Stored records:
──────────

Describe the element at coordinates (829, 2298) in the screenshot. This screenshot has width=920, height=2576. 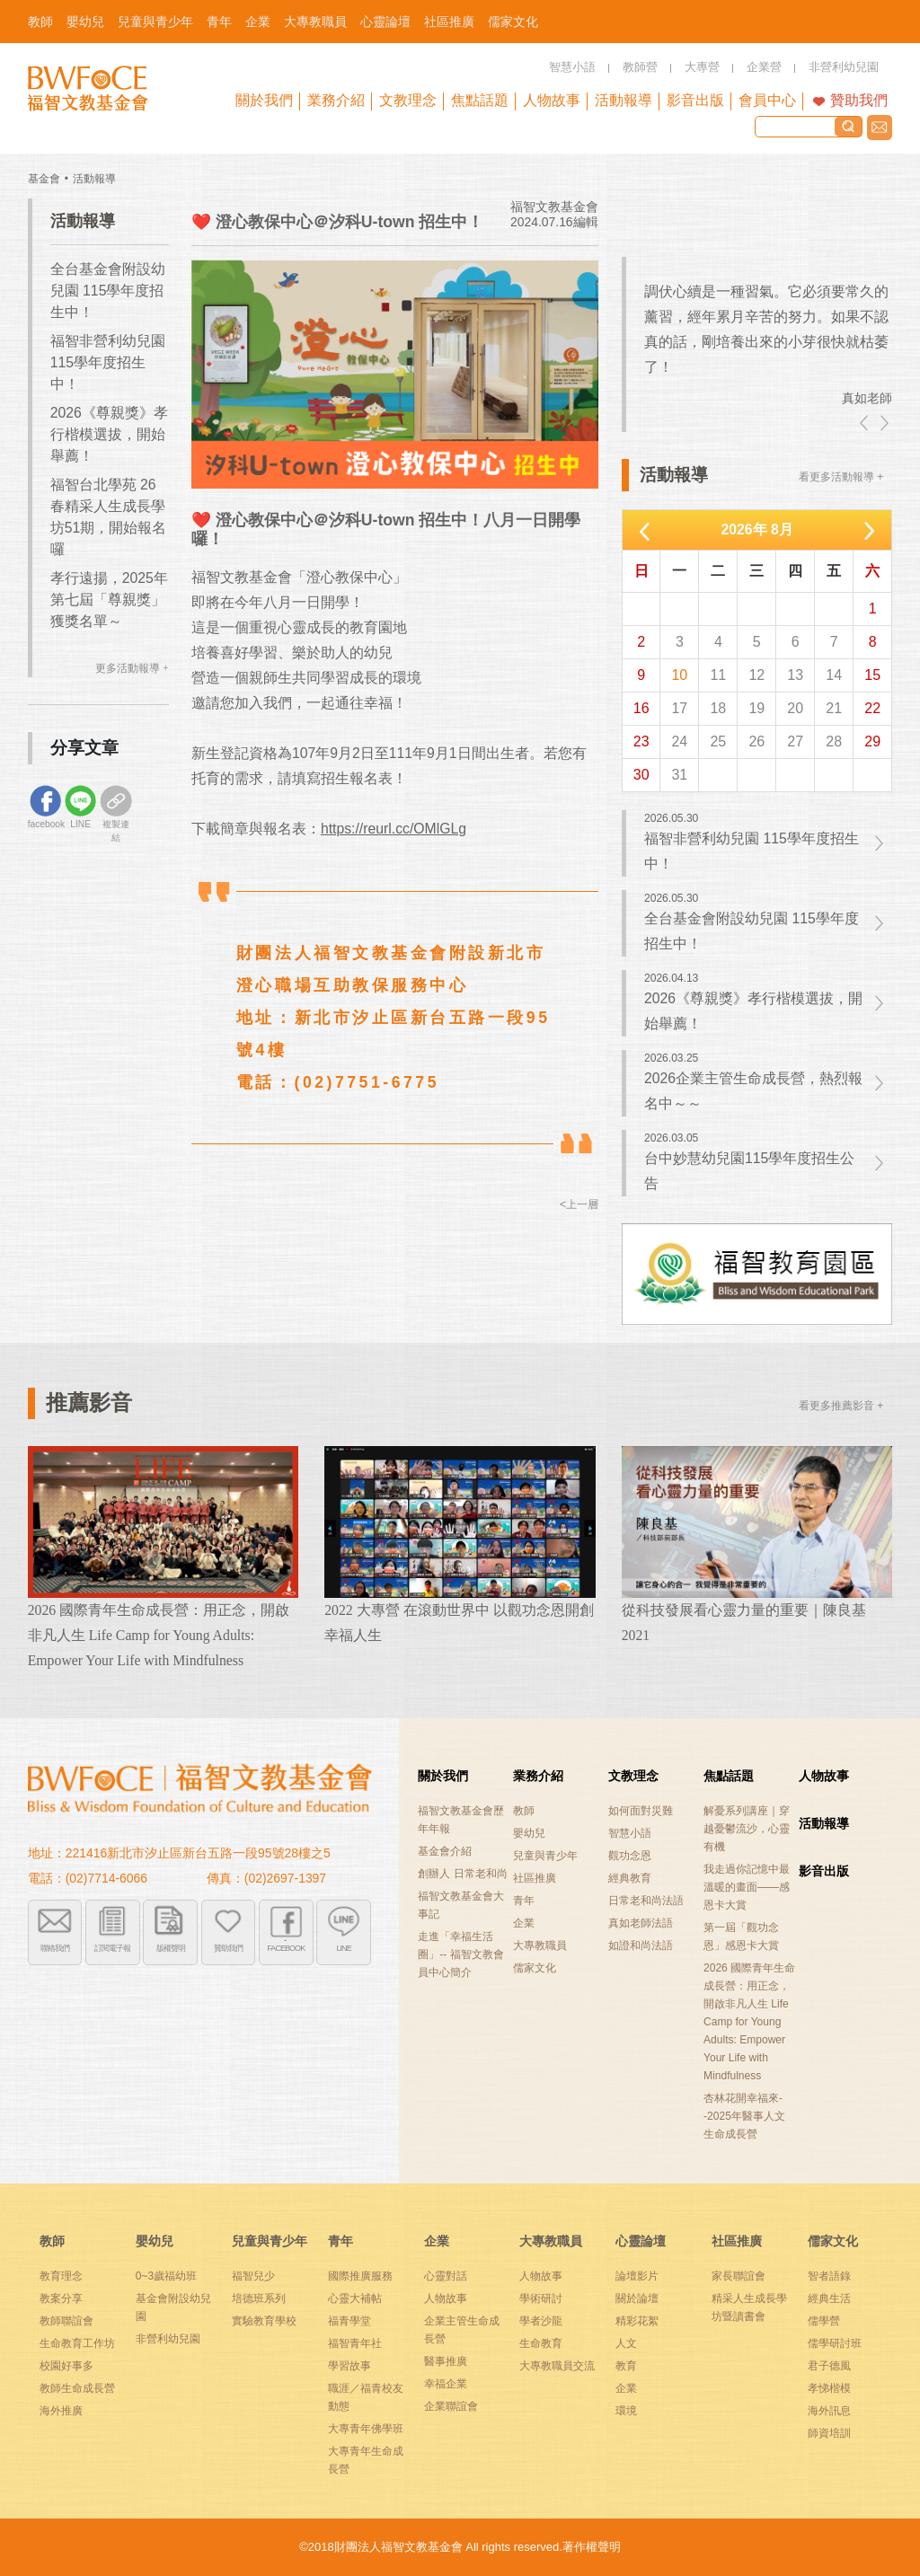
I see `經典生活` at that location.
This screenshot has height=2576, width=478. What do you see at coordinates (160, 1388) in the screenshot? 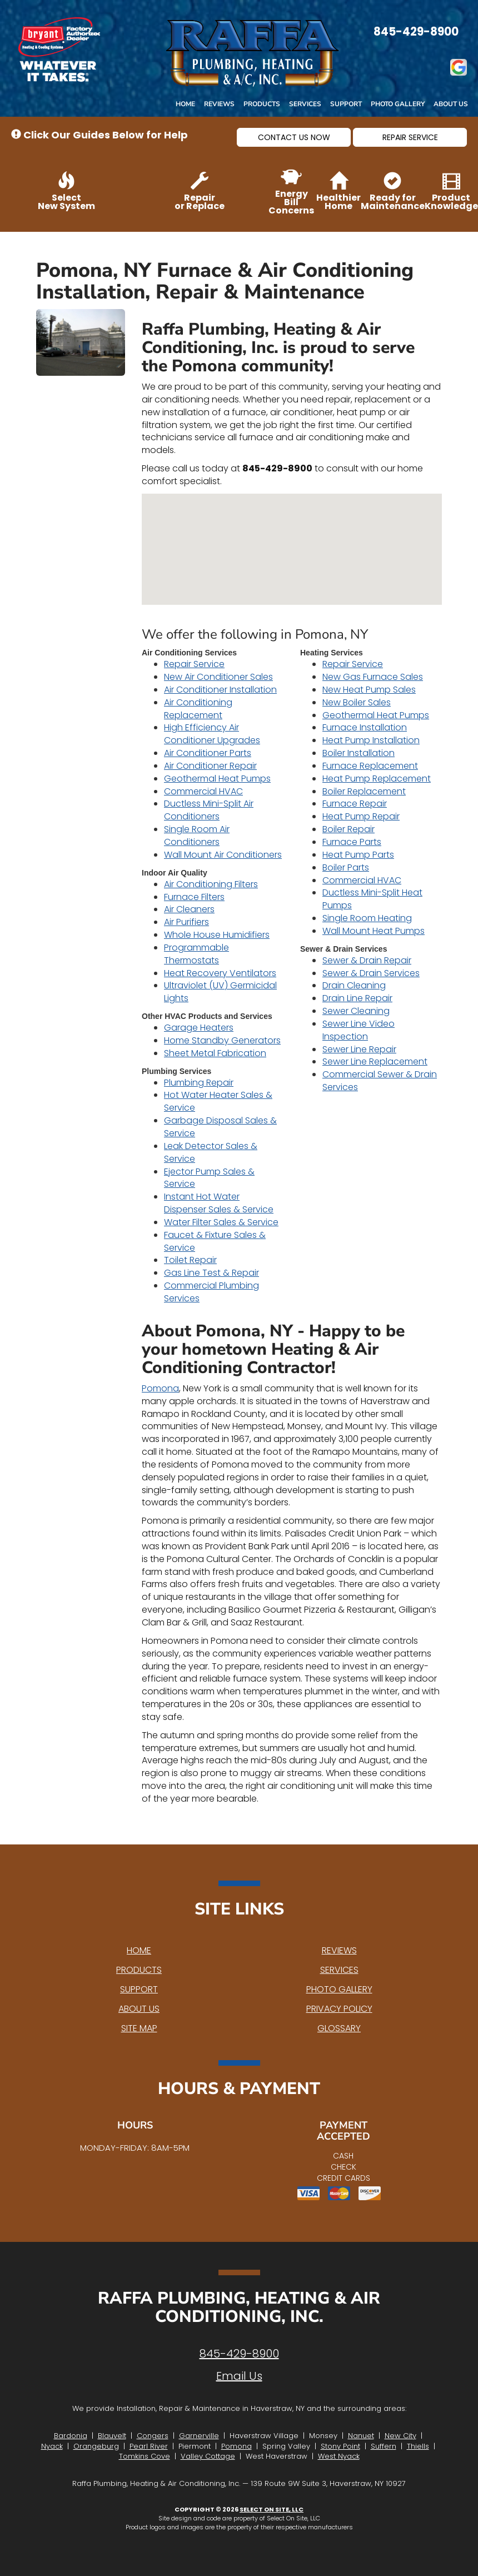
I see `Pomona` at bounding box center [160, 1388].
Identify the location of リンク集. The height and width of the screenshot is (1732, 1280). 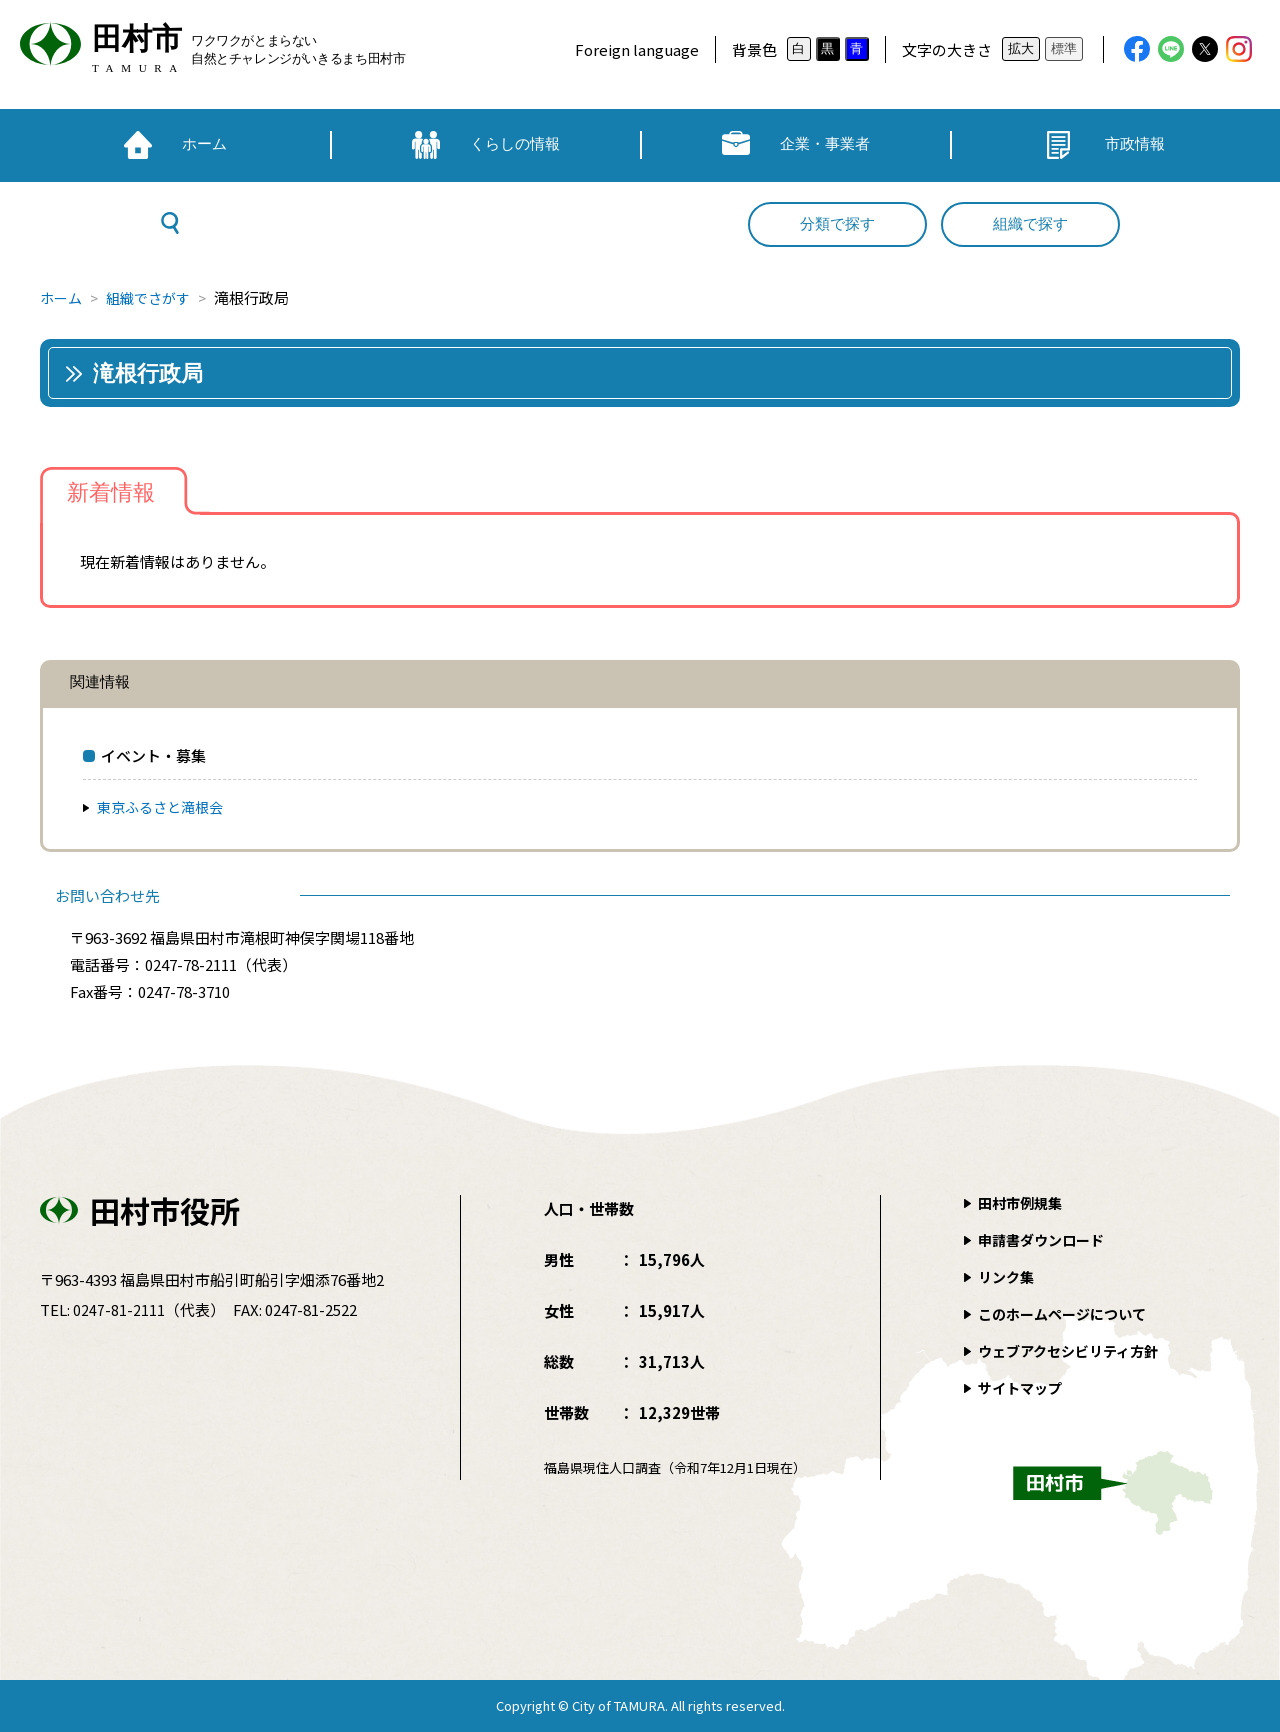
(1008, 1276).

──────────

*WORK INSTRUCTION:* Only an exact copy of the records counts as an answer. Leave out the images.

*SOLUTION TO THIS EXERCISE:*
Describe the element at coordinates (829, 2298) in the screenshot. This screenshot has width=920, height=2576. 
I see `經典生活` at that location.
This screenshot has height=2576, width=478. What do you see at coordinates (160, 1388) in the screenshot? 
I see `Pomona` at bounding box center [160, 1388].
Identify the location of リンク集. The height and width of the screenshot is (1732, 1280). 
(1008, 1276).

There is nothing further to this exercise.